▸ DIRECTIONS FOR THIS TASK
Go through the records and write each one out again exactly.

--- RECORDED INFORMATION Enclosed Below ---

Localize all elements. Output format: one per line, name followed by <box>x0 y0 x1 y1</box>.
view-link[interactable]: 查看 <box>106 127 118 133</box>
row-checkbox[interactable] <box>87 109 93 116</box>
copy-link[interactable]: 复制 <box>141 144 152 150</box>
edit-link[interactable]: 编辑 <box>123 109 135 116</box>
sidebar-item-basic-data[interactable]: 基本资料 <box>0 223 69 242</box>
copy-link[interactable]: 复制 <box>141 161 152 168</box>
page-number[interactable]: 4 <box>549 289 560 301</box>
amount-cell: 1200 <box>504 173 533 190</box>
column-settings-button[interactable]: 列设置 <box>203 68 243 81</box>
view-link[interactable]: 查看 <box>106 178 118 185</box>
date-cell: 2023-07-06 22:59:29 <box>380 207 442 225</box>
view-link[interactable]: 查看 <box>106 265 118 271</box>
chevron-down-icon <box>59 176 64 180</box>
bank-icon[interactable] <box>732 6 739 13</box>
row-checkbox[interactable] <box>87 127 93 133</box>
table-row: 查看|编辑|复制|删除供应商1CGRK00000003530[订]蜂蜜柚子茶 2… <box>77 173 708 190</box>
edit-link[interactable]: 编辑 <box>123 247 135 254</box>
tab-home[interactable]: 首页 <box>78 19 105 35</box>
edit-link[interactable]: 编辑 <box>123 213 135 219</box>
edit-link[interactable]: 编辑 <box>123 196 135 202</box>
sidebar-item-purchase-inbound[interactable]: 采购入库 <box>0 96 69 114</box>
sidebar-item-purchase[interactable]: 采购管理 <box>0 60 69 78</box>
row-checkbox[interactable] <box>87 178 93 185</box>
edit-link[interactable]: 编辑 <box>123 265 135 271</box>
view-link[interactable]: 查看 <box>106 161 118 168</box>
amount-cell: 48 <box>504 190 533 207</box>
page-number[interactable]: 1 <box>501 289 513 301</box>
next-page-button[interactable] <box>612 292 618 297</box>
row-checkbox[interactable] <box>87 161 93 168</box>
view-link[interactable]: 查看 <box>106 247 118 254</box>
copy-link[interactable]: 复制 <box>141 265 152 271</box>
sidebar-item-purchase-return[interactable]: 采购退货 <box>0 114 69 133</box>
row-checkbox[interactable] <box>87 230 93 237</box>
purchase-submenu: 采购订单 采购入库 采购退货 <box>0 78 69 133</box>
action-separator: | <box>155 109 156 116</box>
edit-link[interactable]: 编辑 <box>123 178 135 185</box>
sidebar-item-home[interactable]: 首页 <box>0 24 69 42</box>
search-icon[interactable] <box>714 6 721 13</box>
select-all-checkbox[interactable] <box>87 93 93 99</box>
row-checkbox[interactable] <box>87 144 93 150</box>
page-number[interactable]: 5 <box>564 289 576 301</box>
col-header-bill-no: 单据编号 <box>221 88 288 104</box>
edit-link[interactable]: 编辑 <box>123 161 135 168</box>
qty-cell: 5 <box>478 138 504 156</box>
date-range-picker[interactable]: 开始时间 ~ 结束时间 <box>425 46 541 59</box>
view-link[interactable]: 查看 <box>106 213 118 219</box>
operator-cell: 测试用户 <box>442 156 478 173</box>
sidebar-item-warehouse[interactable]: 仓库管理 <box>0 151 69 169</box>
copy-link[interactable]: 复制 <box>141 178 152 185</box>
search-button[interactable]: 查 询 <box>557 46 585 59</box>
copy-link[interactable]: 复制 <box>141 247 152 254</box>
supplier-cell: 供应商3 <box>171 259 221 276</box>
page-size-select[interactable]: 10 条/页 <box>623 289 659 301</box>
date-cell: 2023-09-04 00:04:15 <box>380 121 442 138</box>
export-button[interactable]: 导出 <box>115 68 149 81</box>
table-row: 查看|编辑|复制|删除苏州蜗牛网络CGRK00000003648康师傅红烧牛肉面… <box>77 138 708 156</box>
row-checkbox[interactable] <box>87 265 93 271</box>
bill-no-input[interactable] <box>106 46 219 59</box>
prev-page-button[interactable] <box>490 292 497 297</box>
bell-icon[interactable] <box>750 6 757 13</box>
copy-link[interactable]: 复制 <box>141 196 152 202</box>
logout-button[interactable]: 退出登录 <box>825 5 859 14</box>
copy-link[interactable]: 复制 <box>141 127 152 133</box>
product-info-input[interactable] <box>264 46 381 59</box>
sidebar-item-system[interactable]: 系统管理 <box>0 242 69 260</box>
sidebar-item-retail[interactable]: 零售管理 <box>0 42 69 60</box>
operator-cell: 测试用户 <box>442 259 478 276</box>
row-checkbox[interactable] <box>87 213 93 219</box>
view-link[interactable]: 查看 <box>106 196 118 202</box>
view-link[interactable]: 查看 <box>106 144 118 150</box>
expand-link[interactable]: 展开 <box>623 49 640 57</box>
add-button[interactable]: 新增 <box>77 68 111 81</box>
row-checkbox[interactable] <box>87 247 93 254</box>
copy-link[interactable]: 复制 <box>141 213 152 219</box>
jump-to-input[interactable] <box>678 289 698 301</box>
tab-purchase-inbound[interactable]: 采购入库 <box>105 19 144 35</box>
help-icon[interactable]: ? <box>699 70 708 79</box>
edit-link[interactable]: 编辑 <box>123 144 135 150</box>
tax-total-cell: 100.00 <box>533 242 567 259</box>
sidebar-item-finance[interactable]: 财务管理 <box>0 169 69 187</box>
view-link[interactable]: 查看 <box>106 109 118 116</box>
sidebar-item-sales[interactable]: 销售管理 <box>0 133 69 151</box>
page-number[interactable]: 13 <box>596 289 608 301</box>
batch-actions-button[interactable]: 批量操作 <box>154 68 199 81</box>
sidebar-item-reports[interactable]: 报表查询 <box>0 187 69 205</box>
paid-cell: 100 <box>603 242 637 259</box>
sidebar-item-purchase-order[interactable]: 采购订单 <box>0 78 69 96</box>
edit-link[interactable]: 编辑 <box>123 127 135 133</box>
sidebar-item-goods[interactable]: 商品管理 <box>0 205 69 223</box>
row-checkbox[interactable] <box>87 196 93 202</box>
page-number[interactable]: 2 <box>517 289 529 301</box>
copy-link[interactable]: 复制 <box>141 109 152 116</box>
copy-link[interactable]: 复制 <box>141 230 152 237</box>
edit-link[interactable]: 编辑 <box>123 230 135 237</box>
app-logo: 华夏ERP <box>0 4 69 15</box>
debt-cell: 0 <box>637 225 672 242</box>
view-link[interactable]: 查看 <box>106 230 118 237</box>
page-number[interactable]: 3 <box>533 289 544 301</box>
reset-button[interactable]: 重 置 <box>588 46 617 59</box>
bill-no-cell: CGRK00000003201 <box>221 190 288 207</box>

--- End of Enclosed RECORDED INFORMATION ---

▸ YOUR SOLUTION
Localize all elements. Output format: one per line, name followed by <box>x0 y0 x1 y1</box>.
view-link[interactable]: 查看 <box>106 127 118 133</box>
row-checkbox[interactable] <box>87 109 93 116</box>
copy-link[interactable]: 复制 <box>141 144 152 150</box>
edit-link[interactable]: 编辑 <box>123 109 135 116</box>
sidebar-item-basic-data[interactable]: 基本资料 <box>0 223 69 242</box>
copy-link[interactable]: 复制 <box>141 161 152 168</box>
page-number[interactable]: 4 <box>549 289 560 301</box>
amount-cell: 1200 <box>504 173 533 190</box>
column-settings-button[interactable]: 列设置 <box>203 68 243 81</box>
view-link[interactable]: 查看 <box>106 178 118 185</box>
date-cell: 2023-07-06 22:59:29 <box>380 207 442 225</box>
view-link[interactable]: 查看 <box>106 265 118 271</box>
chevron-down-icon <box>59 176 64 180</box>
bank-icon[interactable] <box>732 6 739 13</box>
row-checkbox[interactable] <box>87 127 93 133</box>
table-row: 查看|编辑|复制|删除供应商1CGRK00000003530[订]蜂蜜柚子茶 2… <box>77 173 708 190</box>
edit-link[interactable]: 编辑 <box>123 247 135 254</box>
tab-home[interactable]: 首页 <box>78 19 105 35</box>
edit-link[interactable]: 编辑 <box>123 213 135 219</box>
edit-link[interactable]: 编辑 <box>123 196 135 202</box>
sidebar-item-purchase-inbound[interactable]: 采购入库 <box>0 96 69 114</box>
sidebar-item-purchase[interactable]: 采购管理 <box>0 60 69 78</box>
row-checkbox[interactable] <box>87 178 93 185</box>
edit-link[interactable]: 编辑 <box>123 265 135 271</box>
view-link[interactable]: 查看 <box>106 161 118 168</box>
amount-cell: 48 <box>504 190 533 207</box>
page-number[interactable]: 1 <box>501 289 513 301</box>
next-page-button[interactable] <box>612 292 618 297</box>
row-checkbox[interactable] <box>87 161 93 168</box>
view-link[interactable]: 查看 <box>106 247 118 254</box>
copy-link[interactable]: 复制 <box>141 265 152 271</box>
sidebar-item-purchase-return[interactable]: 采购退货 <box>0 114 69 133</box>
row-checkbox[interactable] <box>87 230 93 237</box>
purchase-submenu: 采购订单 采购入库 采购退货 <box>0 78 69 133</box>
action-separator: | <box>155 109 156 116</box>
edit-link[interactable]: 编辑 <box>123 178 135 185</box>
sidebar-item-home[interactable]: 首页 <box>0 24 69 42</box>
search-icon[interactable] <box>714 6 721 13</box>
select-all-checkbox[interactable] <box>87 93 93 99</box>
row-checkbox[interactable] <box>87 144 93 150</box>
page-number[interactable]: 5 <box>564 289 576 301</box>
col-header-bill-no: 单据编号 <box>221 88 288 104</box>
edit-link[interactable]: 编辑 <box>123 161 135 168</box>
qty-cell: 5 <box>478 138 504 156</box>
date-range-picker[interactable]: 开始时间 ~ 结束时间 <box>425 46 541 59</box>
view-link[interactable]: 查看 <box>106 213 118 219</box>
operator-cell: 测试用户 <box>442 156 478 173</box>
sidebar-item-warehouse[interactable]: 仓库管理 <box>0 151 69 169</box>
copy-link[interactable]: 复制 <box>141 178 152 185</box>
search-button[interactable]: 查 询 <box>557 46 585 59</box>
copy-link[interactable]: 复制 <box>141 247 152 254</box>
supplier-cell: 供应商3 <box>171 259 221 276</box>
page-size-select[interactable]: 10 条/页 <box>623 289 659 301</box>
date-cell: 2023-09-04 00:04:15 <box>380 121 442 138</box>
export-button[interactable]: 导出 <box>115 68 149 81</box>
table-row: 查看|编辑|复制|删除苏州蜗牛网络CGRK00000003648康师傅红烧牛肉面… <box>77 138 708 156</box>
row-checkbox[interactable] <box>87 265 93 271</box>
bill-no-input[interactable] <box>106 46 219 59</box>
prev-page-button[interactable] <box>490 292 497 297</box>
bell-icon[interactable] <box>750 6 757 13</box>
copy-link[interactable]: 复制 <box>141 196 152 202</box>
logout-button[interactable]: 退出登录 <box>825 5 859 14</box>
copy-link[interactable]: 复制 <box>141 127 152 133</box>
product-info-input[interactable] <box>264 46 381 59</box>
sidebar-item-system[interactable]: 系统管理 <box>0 242 69 260</box>
sidebar-item-retail[interactable]: 零售管理 <box>0 42 69 60</box>
operator-cell: 测试用户 <box>442 259 478 276</box>
row-checkbox[interactable] <box>87 213 93 219</box>
view-link[interactable]: 查看 <box>106 196 118 202</box>
view-link[interactable]: 查看 <box>106 144 118 150</box>
expand-link[interactable]: 展开 <box>623 49 640 57</box>
add-button[interactable]: 新增 <box>77 68 111 81</box>
row-checkbox[interactable] <box>87 247 93 254</box>
copy-link[interactable]: 复制 <box>141 213 152 219</box>
jump-to-input[interactable] <box>678 289 698 301</box>
tab-purchase-inbound[interactable]: 采购入库 <box>105 19 144 35</box>
help-icon[interactable]: ? <box>699 70 708 79</box>
edit-link[interactable]: 编辑 <box>123 144 135 150</box>
tax-total-cell: 100.00 <box>533 242 567 259</box>
sidebar-item-finance[interactable]: 财务管理 <box>0 169 69 187</box>
view-link[interactable]: 查看 <box>106 109 118 116</box>
sidebar-item-sales[interactable]: 销售管理 <box>0 133 69 151</box>
page-number[interactable]: 13 <box>596 289 608 301</box>
batch-actions-button[interactable]: 批量操作 <box>154 68 199 81</box>
sidebar-item-reports[interactable]: 报表查询 <box>0 187 69 205</box>
paid-cell: 100 <box>603 242 637 259</box>
sidebar-item-purchase-order[interactable]: 采购订单 <box>0 78 69 96</box>
edit-link[interactable]: 编辑 <box>123 127 135 133</box>
sidebar-item-goods[interactable]: 商品管理 <box>0 205 69 223</box>
row-checkbox[interactable] <box>87 196 93 202</box>
page-number[interactable]: 2 <box>517 289 529 301</box>
copy-link[interactable]: 复制 <box>141 109 152 116</box>
copy-link[interactable]: 复制 <box>141 230 152 237</box>
edit-link[interactable]: 编辑 <box>123 230 135 237</box>
app-logo: 华夏ERP <box>0 4 69 15</box>
debt-cell: 0 <box>637 225 672 242</box>
view-link[interactable]: 查看 <box>106 230 118 237</box>
page-number[interactable]: 3 <box>533 289 544 301</box>
reset-button[interactable]: 重 置 <box>588 46 617 59</box>
bill-no-cell: CGRK00000003201 <box>221 190 288 207</box>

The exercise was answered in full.